In the 1950s and 1960s, legendary jazz bassist and composer Charles Mingus ran a group that he called “Jazz Workshop” in New York City. Under Mingus’s direction, some of the best musicians of the day – Pepper Adams, Jaki Byard, Booker Ervin, John Handy, Jimmy Knepper, and many others – came together to form one of the most exciting improvising ensembles in the history of jazz music.

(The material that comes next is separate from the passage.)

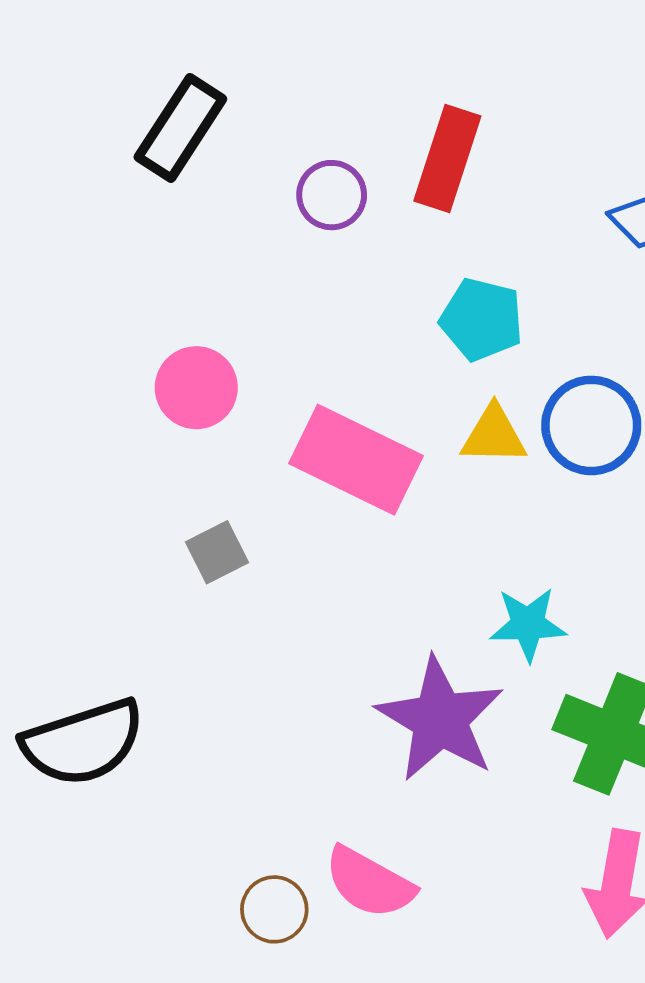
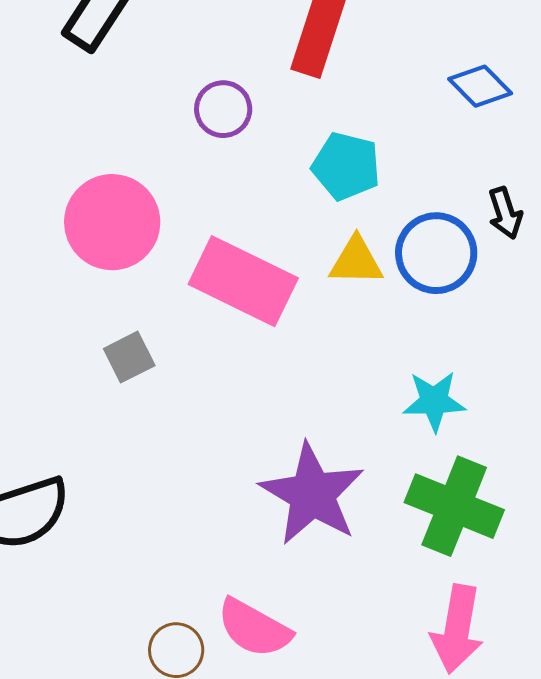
purple circle: (332, 195) -> (223, 109), moved
pink circle: (196, 388) -> (112, 222), size x1.4
cyan star: (528, 624) -> (434, 401), moved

In August 2012, we’ll be bringing the Jazz Workshop model to Guelph. This group will bring together musicians of all ages and levels of experience: local and international professionals will play side by side with high school students, university students, and members of the community. Together, we’ll explore new and innovative approaches to creating jazz music, exploring the inner traditions and the outer limits of the idiom: we’ll compose, we’ll arrange, we’ll, we’ll rehearse, we’ll perform, and we’ll improvise.

We’ll also be asking some big questions about the use and value of improvisation in teaching and learning music. We’ll be contributing to the improvisation and pedagogy section of the Improvisation, Community, and Social Practice research project. In this context, we’ll be examining how improvisation impacts how we listen to and think about music, we’ll talk about how process-oriented improvisation relates to other kinds of music-making at school, at home, and in the community, and we’ll brainstorm ways to more effectively integrate improvisation into general music curricula in high schools and universities.

The Guelph Jazz Workshop will run for two weeks, from August 20 to 31, at the University of Guelph campus. During that time we will have daily sessions dedicated to creating and rehearsing music. Each day of the first week (August 20-24, 1-4pm) will focus on a different framework for music making: “thriving from a riff” (riff-based ensemble improvisation), composition, sound painting, conduction, graphic scores, and free playing. During the second week (August 27-31, 7-9pm), we’ll rehearse the music we developed in the first week. After a final rehearsal at 7-9pm on Friday, September 7, the Workshop will culminate in a performance at the Guelph Jazz Festival on Saturday, September 8 at the main tent.

Directed by Improvisation, Community, and Social Practice Postdoctoral Fellow Mark Laver, the Workshop will feature appearances by some of the leading jazz musicians and improvisers in North America: Scott Thomson (ICASP Improviser-in-Residence), Susanna Hood (ICASP Improviser-in-Residence) Joe Sorbara (director, University of Guelph Contemporary Music Ensemble), Brent Rowan (director, Guelph Youth Jazz Ensemble), Daniel Kruger (ICASP Research Assistant), and some other faculty of the 2012 ICASP Summer Institute.

The fee for Workshop registration is $75. Registration will be open until Friday, August 10, 2012, but space is limited, so get your name in early! For more information or to register, please contact Mark Laver at improv@uoguelph.ca. Click here to download the registration form.

Improvisation implies a deep connection between the personal and the communal, self and world. A “good” improviser successfully navigates musical and institutional boundaries and the desire for self-expression, pleasing not only herself but the listener as well.